→ Task description:
Starting at the line below that contains "I'll be winning" and ending at the line that contains "W SYTUACJI KRYZYSOWEJ", retype each line exactly as it stands, but omit the pictures.

→ Given data:
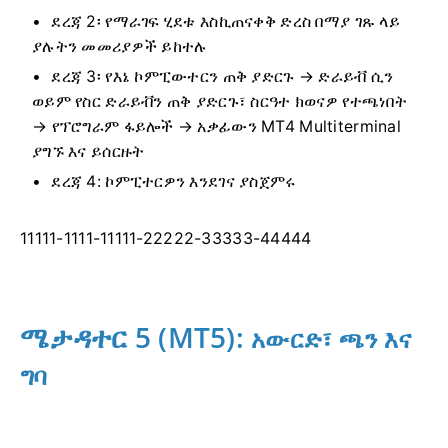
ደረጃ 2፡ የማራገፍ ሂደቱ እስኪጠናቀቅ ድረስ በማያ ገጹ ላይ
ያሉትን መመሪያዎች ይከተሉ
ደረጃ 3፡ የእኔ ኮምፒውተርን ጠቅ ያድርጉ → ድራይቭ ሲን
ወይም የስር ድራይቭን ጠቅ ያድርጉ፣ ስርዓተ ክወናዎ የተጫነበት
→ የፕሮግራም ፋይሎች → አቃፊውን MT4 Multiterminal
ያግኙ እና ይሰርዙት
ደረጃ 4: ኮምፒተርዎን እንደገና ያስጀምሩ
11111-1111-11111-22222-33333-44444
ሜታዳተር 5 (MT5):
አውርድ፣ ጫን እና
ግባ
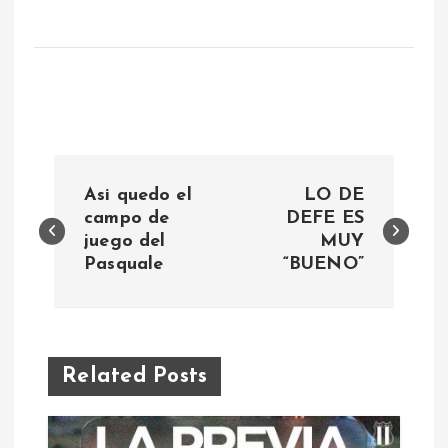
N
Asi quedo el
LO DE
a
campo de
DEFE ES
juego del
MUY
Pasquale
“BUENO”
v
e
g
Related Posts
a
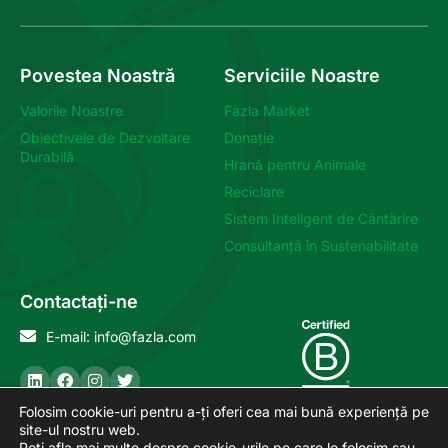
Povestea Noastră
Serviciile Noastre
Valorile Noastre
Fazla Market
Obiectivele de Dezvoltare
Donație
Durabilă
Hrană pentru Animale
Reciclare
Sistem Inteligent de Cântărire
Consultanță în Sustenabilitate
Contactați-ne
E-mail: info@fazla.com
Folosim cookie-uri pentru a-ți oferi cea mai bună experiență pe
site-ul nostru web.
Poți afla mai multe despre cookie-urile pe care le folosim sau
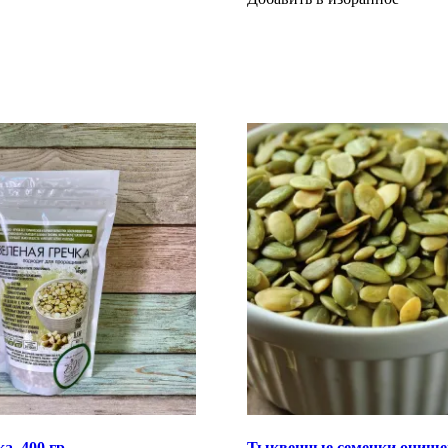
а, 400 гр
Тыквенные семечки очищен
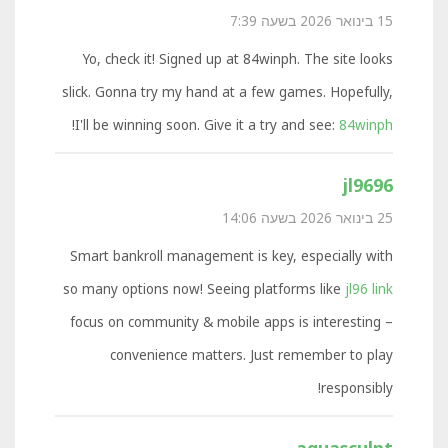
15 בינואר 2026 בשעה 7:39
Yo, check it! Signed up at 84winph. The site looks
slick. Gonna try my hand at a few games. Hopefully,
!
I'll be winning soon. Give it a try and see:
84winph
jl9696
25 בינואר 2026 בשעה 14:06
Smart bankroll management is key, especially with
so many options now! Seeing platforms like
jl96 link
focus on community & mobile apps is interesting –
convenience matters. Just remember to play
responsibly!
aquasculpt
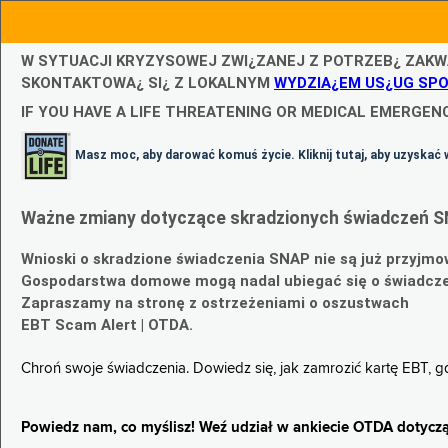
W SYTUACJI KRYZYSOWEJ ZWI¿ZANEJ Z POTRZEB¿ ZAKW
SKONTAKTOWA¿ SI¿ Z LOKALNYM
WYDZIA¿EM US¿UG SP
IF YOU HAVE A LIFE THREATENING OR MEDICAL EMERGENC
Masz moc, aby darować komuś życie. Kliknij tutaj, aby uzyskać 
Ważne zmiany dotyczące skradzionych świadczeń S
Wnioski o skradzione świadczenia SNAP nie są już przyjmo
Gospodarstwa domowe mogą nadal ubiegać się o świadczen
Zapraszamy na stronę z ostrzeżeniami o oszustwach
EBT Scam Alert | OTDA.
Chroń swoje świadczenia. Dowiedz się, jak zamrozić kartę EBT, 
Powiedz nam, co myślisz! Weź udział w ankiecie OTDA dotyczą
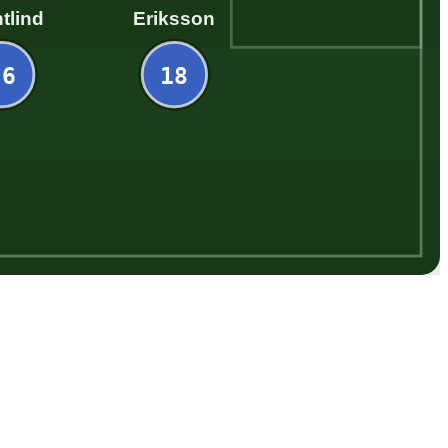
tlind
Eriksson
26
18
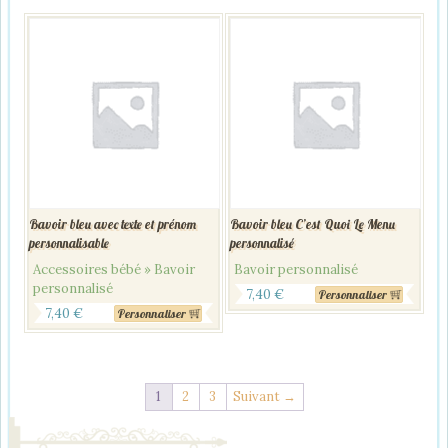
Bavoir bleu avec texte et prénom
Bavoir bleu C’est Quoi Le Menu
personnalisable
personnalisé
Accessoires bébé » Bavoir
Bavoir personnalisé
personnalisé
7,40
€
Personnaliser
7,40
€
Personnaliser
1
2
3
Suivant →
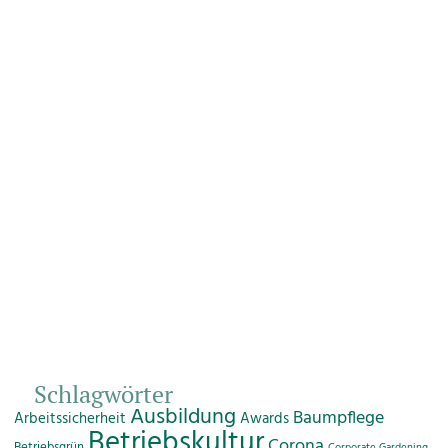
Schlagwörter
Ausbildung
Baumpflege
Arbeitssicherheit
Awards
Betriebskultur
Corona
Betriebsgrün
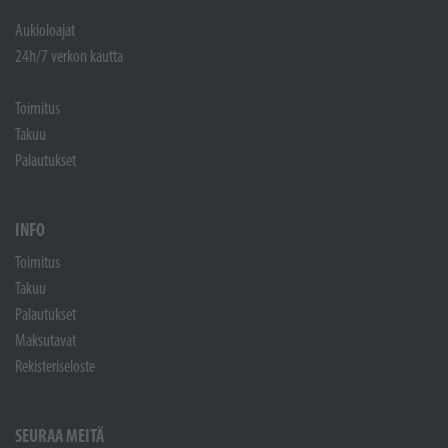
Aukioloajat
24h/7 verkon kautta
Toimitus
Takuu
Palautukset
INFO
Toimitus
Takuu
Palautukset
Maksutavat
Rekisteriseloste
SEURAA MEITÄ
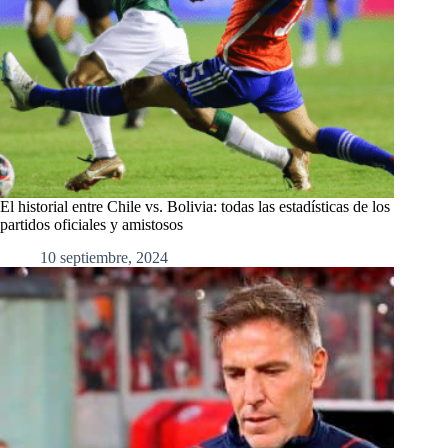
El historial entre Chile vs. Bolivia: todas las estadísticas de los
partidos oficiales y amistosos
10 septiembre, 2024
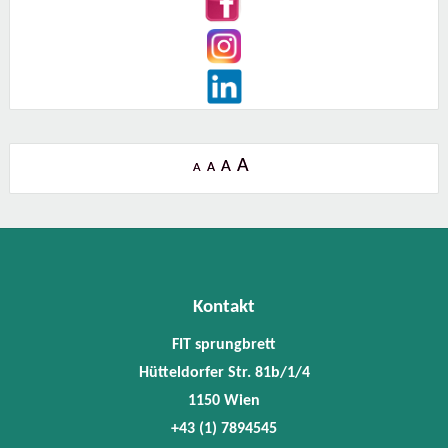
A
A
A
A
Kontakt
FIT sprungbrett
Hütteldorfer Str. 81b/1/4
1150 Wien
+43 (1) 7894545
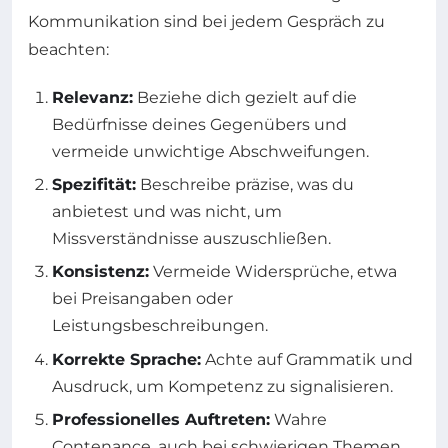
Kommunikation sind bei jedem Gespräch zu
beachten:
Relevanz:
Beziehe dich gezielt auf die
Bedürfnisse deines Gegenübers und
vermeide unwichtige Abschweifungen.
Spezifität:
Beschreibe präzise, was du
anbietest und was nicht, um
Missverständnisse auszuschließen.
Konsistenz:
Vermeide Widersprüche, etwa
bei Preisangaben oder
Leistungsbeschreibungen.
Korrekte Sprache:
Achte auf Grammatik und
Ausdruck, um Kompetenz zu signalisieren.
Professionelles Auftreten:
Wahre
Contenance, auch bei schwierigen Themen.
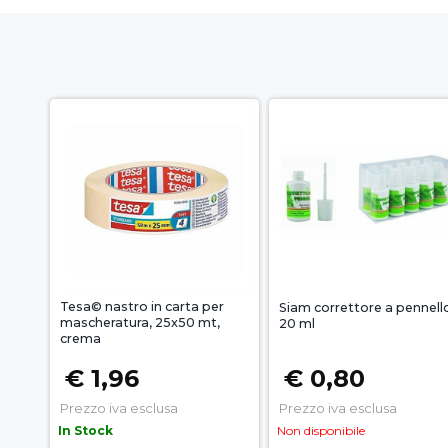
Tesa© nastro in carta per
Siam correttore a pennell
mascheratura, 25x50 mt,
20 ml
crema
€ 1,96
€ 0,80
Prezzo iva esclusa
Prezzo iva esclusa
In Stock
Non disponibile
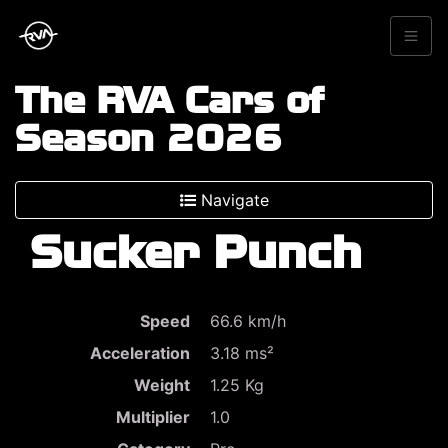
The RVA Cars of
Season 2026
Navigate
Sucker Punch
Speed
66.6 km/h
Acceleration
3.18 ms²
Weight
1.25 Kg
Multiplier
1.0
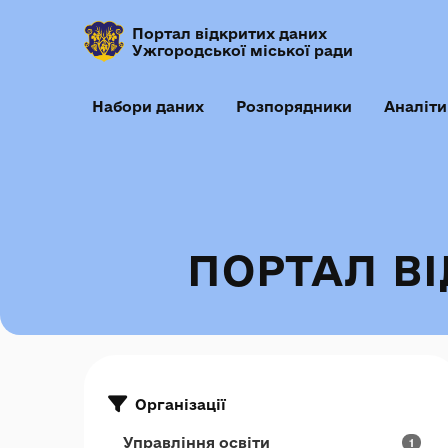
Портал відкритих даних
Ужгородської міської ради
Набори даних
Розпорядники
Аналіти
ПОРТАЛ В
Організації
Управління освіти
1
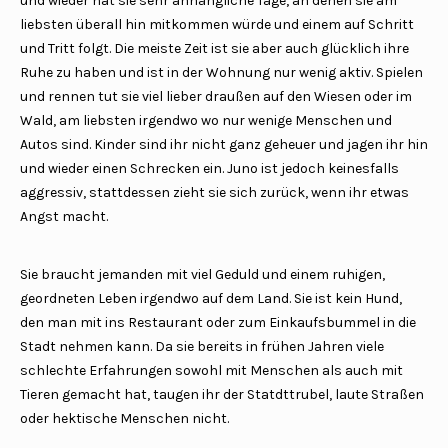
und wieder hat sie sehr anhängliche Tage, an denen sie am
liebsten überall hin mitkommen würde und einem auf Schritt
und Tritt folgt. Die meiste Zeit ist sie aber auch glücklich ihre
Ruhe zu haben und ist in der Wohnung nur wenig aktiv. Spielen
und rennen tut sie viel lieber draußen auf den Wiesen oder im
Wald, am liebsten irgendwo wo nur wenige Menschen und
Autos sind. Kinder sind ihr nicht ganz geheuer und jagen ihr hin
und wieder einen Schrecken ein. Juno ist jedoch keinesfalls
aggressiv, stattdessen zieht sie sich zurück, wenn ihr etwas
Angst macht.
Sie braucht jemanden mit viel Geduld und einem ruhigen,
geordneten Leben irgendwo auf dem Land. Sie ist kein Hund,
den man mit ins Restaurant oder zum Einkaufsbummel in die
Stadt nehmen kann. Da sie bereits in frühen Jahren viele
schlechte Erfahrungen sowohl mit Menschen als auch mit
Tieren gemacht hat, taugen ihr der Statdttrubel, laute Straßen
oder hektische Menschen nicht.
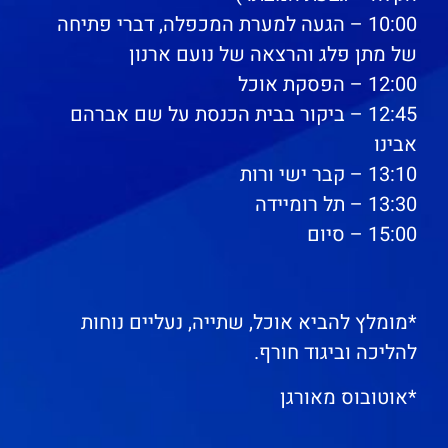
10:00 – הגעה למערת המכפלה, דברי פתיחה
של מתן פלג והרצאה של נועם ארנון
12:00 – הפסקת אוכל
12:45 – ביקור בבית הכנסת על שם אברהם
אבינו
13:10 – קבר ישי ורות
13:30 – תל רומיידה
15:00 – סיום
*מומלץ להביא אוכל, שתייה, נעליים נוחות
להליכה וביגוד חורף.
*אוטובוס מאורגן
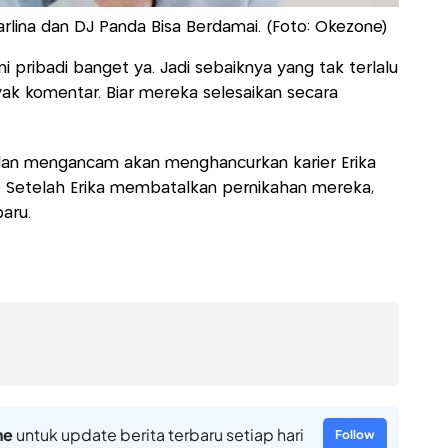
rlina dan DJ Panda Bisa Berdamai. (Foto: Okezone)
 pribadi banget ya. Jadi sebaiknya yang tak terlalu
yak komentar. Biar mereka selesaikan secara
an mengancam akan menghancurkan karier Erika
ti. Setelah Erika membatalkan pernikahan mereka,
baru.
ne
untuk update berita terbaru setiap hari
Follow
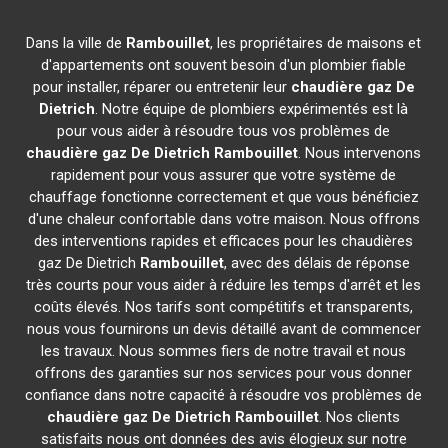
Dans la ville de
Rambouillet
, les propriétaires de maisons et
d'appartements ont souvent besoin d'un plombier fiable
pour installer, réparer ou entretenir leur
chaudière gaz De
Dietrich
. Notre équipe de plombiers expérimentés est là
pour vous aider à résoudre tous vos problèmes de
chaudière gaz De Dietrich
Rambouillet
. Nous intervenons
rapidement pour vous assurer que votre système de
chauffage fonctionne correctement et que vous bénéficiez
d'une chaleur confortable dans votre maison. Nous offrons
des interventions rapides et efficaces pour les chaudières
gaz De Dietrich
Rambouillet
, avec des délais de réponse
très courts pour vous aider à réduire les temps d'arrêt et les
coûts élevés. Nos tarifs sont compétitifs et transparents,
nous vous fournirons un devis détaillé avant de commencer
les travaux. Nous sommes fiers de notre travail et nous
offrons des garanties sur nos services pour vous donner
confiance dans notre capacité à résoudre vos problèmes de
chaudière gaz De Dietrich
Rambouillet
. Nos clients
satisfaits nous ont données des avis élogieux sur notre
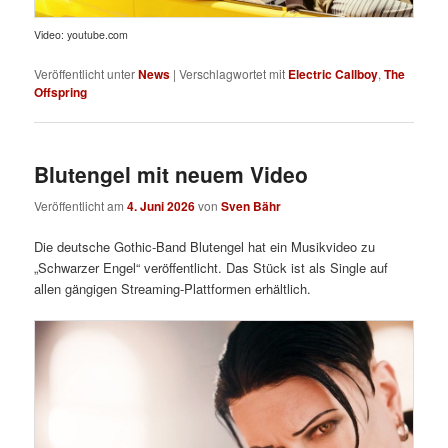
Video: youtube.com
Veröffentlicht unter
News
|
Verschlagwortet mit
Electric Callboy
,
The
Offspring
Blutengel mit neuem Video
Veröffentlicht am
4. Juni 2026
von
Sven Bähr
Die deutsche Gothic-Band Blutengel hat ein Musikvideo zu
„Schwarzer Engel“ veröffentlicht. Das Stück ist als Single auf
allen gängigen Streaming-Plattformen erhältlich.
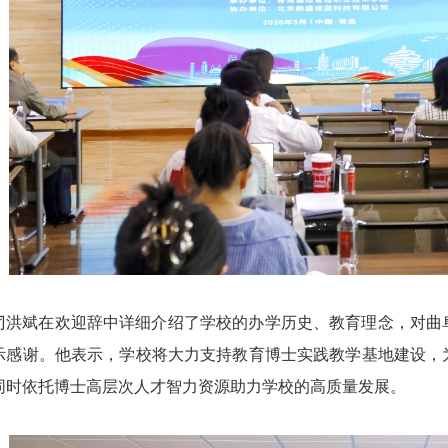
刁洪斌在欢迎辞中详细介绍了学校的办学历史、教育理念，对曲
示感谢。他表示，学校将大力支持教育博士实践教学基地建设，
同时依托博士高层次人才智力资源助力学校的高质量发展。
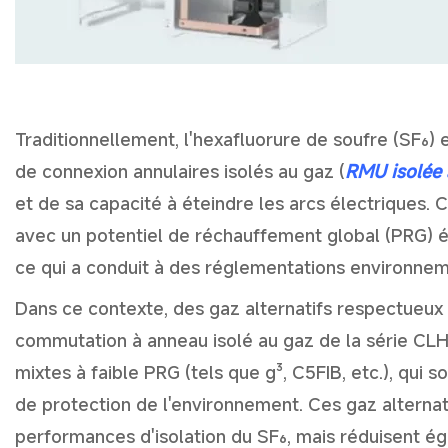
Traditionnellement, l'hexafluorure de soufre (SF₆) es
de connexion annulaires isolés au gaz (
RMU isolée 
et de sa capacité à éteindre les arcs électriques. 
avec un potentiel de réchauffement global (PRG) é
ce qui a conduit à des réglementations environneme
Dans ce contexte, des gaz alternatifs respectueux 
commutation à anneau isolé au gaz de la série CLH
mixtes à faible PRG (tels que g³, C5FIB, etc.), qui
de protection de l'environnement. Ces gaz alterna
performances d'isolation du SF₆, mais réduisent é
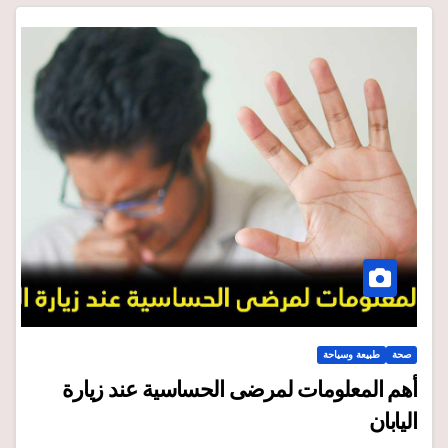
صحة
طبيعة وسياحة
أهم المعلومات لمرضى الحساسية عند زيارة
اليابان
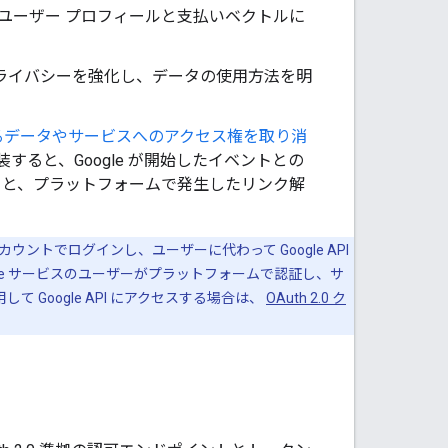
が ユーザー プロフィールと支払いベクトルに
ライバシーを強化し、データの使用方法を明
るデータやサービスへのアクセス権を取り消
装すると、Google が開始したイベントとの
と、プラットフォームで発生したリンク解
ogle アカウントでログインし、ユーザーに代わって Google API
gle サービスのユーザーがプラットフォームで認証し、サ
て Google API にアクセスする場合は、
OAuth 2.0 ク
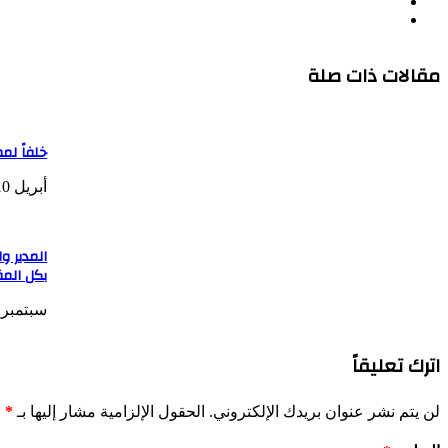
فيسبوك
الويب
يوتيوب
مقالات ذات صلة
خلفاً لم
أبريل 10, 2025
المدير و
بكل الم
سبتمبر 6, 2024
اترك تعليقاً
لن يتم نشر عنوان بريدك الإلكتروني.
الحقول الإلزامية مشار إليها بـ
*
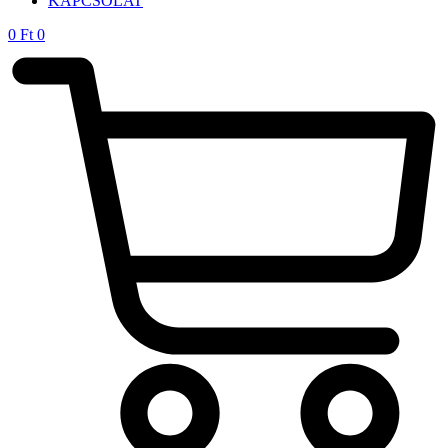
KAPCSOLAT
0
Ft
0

→ Reply to the exercise:
I'll be winning soon. Give it a try and see:
84winph
jl9696
25 בינואר 2026 בשעה 14:06
Smart bankroll management is key, especially with
so many options now! Seeing platforms like
jl96 link
focus on community & mobile apps is interesting –
convenience matters. Just remember to play
responsibly!
aquasculpt
W SYTUACJI KRYZYSOWEJ ZWI¿ZANEJ Z POTRZEB¿ ZAKW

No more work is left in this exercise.